My question: Exactly how is this different from opinion journalism as currently practiced? We got cranky. We got occasionally informed. We got never in doubt. We got big personalities.
I would suggest, in a right properly and academically qualified way, that “blogs” making up the ”blogosphere” are part of a thing that is too big (and too important) to characterize in the sweeping and dismissive fashion of Michael Skube’s column (setting aside the journalistic arrogance for another time). There’s certainly a lot of nonsense in the blogosphere. Hell, there’s a lot of nonsense in today’s newspaper masquerading as opinion journalism. That there is nonsense in something as large as the blogosphere is, well duh, to be expected. I would suggest, however, that nonsense has no place in something as comparatively small–and professionally edited (?)–as a newspaper.
Jay Rosen delivers the big smack-down. My qualified academic reaction: Woooooooooooo!

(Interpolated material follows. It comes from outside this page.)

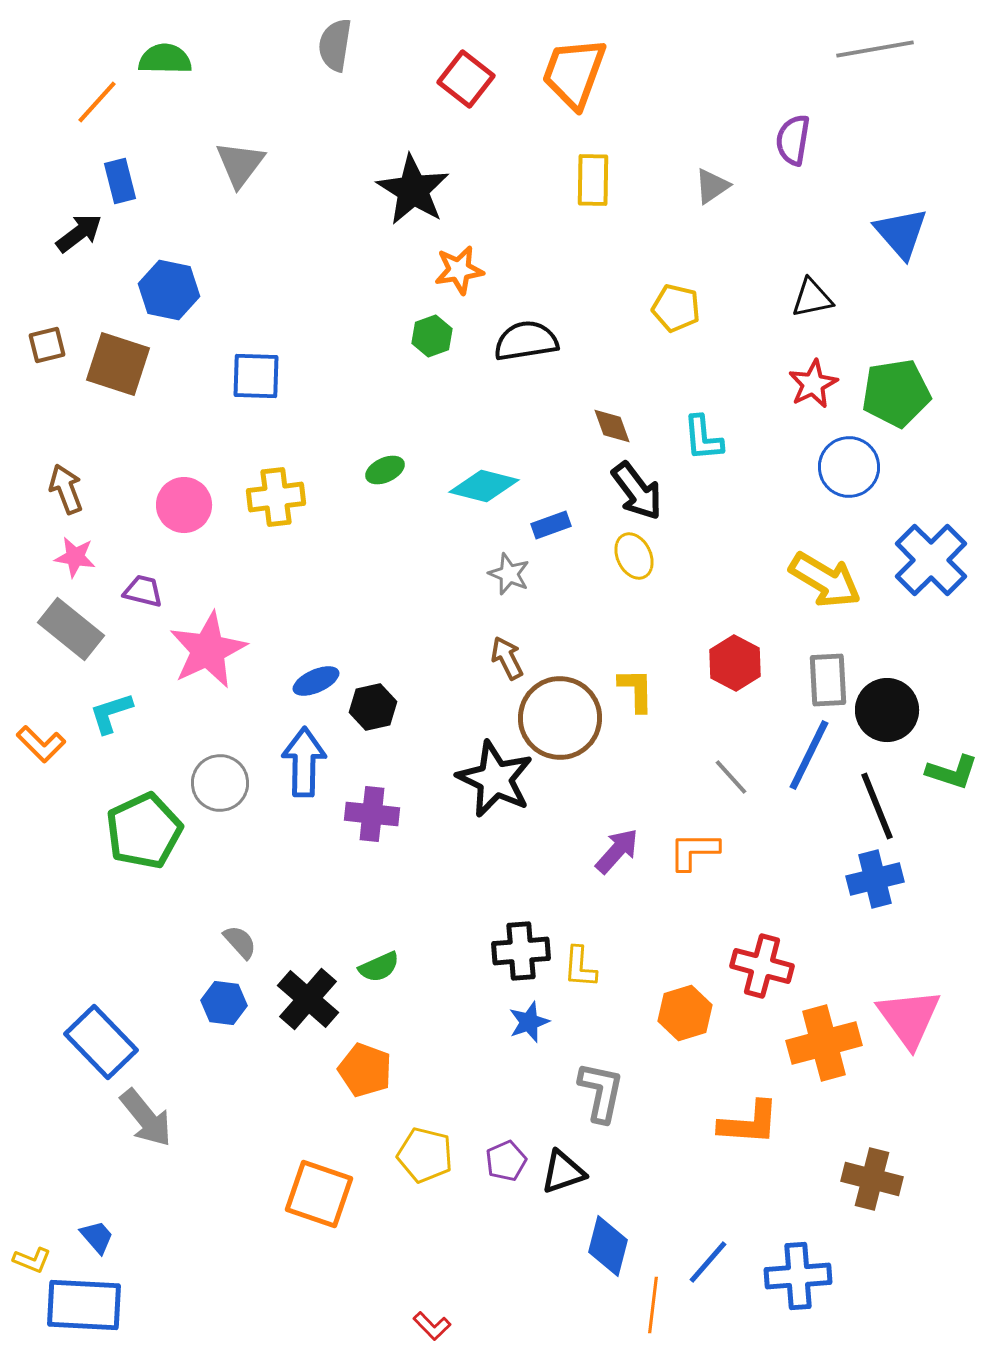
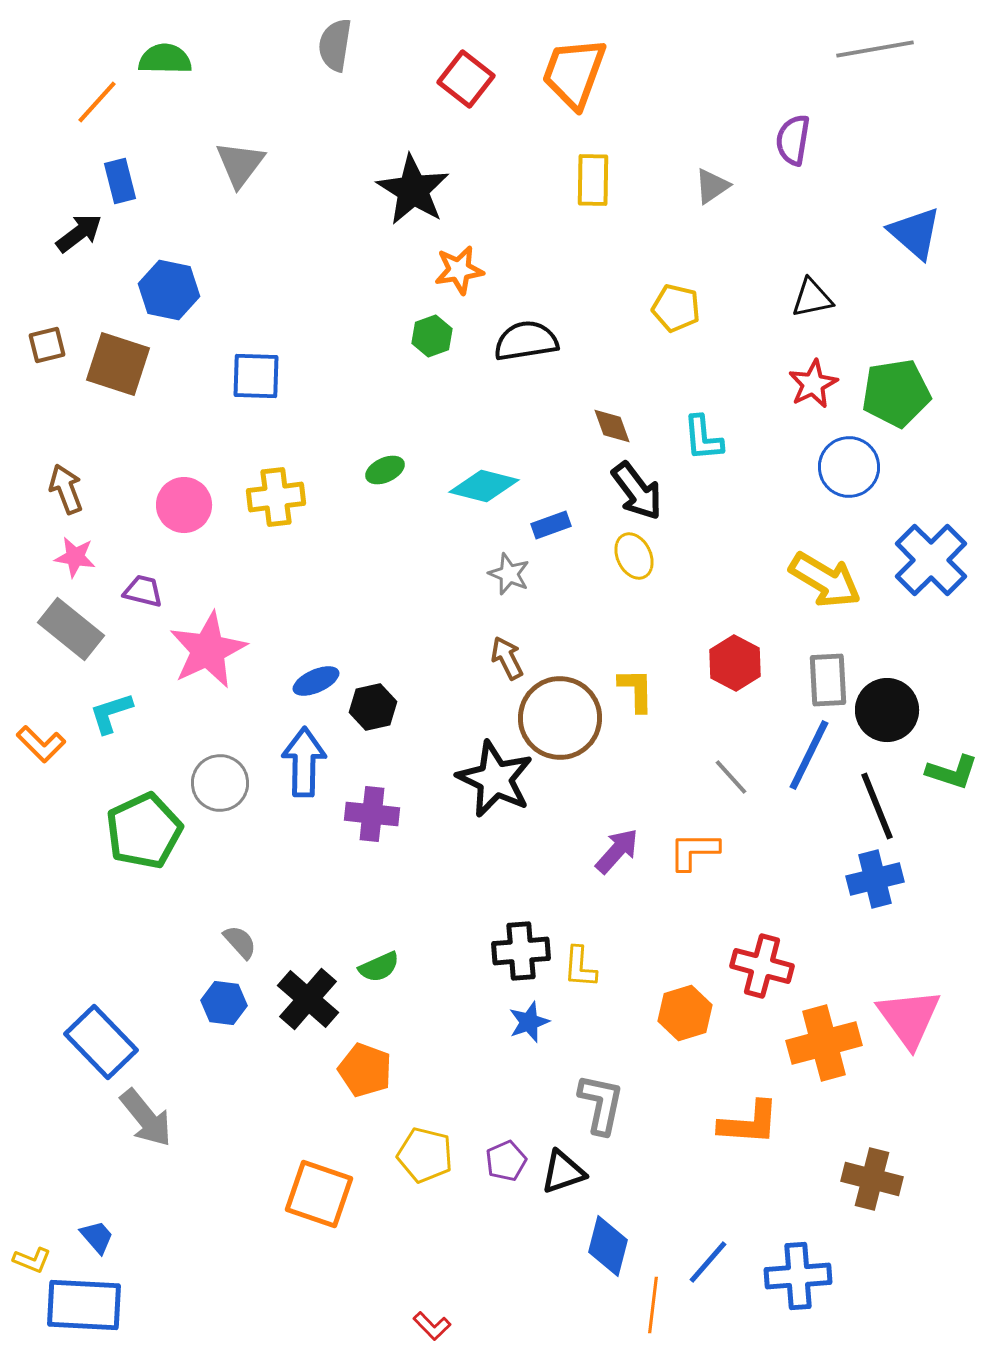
blue triangle at (901, 233): moved 14 px right; rotated 8 degrees counterclockwise
gray L-shape at (601, 1092): moved 12 px down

(Editor’s Note: I also find it fascinating that an academic would ridicule anyone for stridency. Man, have you ever been in a room full of eggheads at a conference? Now, I have claimed on this blog that the proper academic attitude may be seen in the desire to be proven wrong, i.e. the search for knowledge and truth above one’s vision of how the world works. This doesn’t mean we can’t be certain. It means we have to be careful. You may note a hint of certainty in this post. That’s because I’m certain of the things I’ve claimed–very little really. If I’m wrong–show me. I’m totally cool with that.)